To facilitate the research necessary to prove lineage, Hollis Gentry, a genealogist who testified before the committee, recommended that the state provide financial assistance for lineage tracing through public, state, and private libraries. Advocates for race-based reparations remained wary of the state’s power to identify descendants and were particularly concerned about an overreliance on state records.
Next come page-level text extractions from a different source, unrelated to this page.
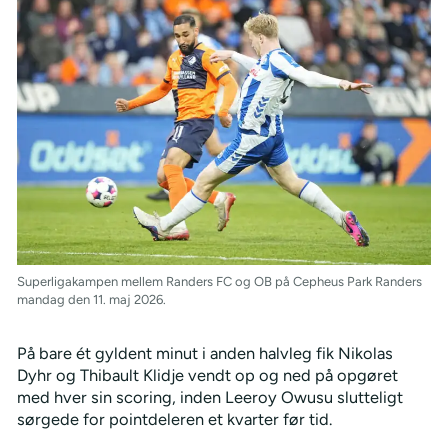
Superligakampen mellem Randers FC og OB på Cepheus Park Randers
mandag den 11. maj 2026.
På bare ét gyldent minut i anden halvleg fik Nikolas
Dyhr og Thibault Klidje vendt op og ned på opgøret
med hver sin scoring, inden Leeroy Owusu slutteligt
sørgede for pointdeleren et kvarter før tid.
As Jessica Aiwuyor, founder of the National Black Cultural Information Trust warned, methods like DNA testing are “invasive,” and Black Americans with disabilities and limited access to technology could be excluded from participation.
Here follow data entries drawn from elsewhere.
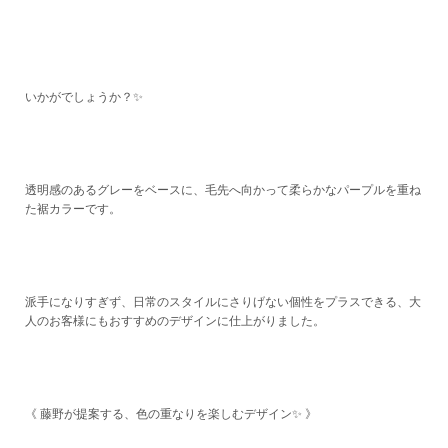
いかがでしょうか？✨
透明感のあるグレーをベースに、毛先へ向かって柔らかなパープルを重ね
た裾カラーです。
派手になりすぎず、日常のスタイルにさりげない個性をプラスできる、大
人のお客様にもおすすめのデザインに仕上がりました。
《 藤野が提案する、色の重なりを楽しむデザイン✨ 》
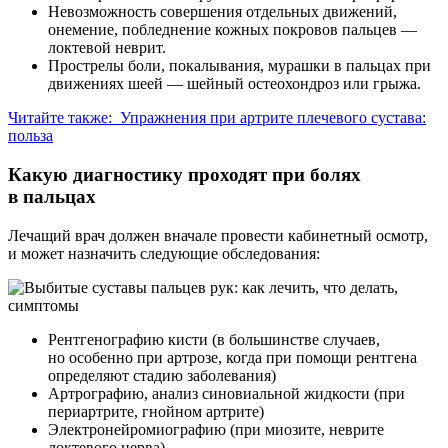
Невозможность совершения отдельных движений,
онемение, побледнение кожных покровов пальцев —
локтевой неврит.
Прострелы боли, покалывания, мурашки в пальцах при
движениях шеей — шейный остеохондроз или грыжа.
Читайте также:
Упражнения при артрите плечевого сустава:
польза
Какую диагностику проходят при болях
в пальцах
Лечащий врач должен вначале провести кабинетный осмотр,
и может назначить следующие обследования:
Рентгенографию кисти (в большинстве случаев,
но особенно при артрозе, когда при помощи рентгена
определяют стадию заболевания)
Артрографию, анализ синовиальной жидкости (при
периартрите, гнойном артрите)
Электронейромиографию (при миозите, неврите
локтевого нерва).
Toward National and Global Reparations?
The nuances surrounding Black activists’ debates on the question of US slavery and its legacy are due, in part, to the slave trade’s transnational history of violence. Around the world, growing calls for reparations—from Jamaican protests for reparations that met the British royals’ Caribbean “tour” to the Indigenous #LandBack movement across Turtle Island—also indicate the potential for transnational efforts for reparative racial justice.
Indeed, perhaps one way out of the impasse revealed by this discussion of California’s public hearings—that is, the tension between lineage-based approaches to slavery’s past harms and race-based approaches to present harms—can be found in Professor Olúfẹ́mi O. Táíwò’s compelling new book, Reconsidering Reparations. In it, Táíwò proposes a “constructive” approach to reparations for slavery and colonialism, arguing for reparations as a “future-oriented project” that centers peoples’ vulnerability to climate change as it works to build a more equitable and just world. The costs of building such a world would be paid with the wealth of those who have benefited from global racial empire and must therefore inherit the liabilities of its injustices.
California’s task force will continue to meet and its corpus of documentation and debate is a major step in the fight for Black reparations. While eligibility limits and local reparations efforts are tempting for their immediate tangibility—and indeed could be critical steps toward racial equity—these debates illustrate how movements for reparative justice are shaped by global forces and would benefit from coordination across national borders. The reasons for such coordination are two-fold:
- To make sure that all Black people who have suffered from transatlantic slavery and its legacy of structural racism are provided with the redress they deserve, especially from the governments, institutions, and owning-class families that profited from their ancestors’ labor.
- Our current global economy is rooted in violent systems that created unjust wealth disparities. We must transform these systems to ensure that any redistributed wealth remains with the people and communities that are owed.
There are no easy answers, but at least the supporters of lineage-based and race-based approaches can agree on one thing: Reparations are essential to realizing racial and economic justice.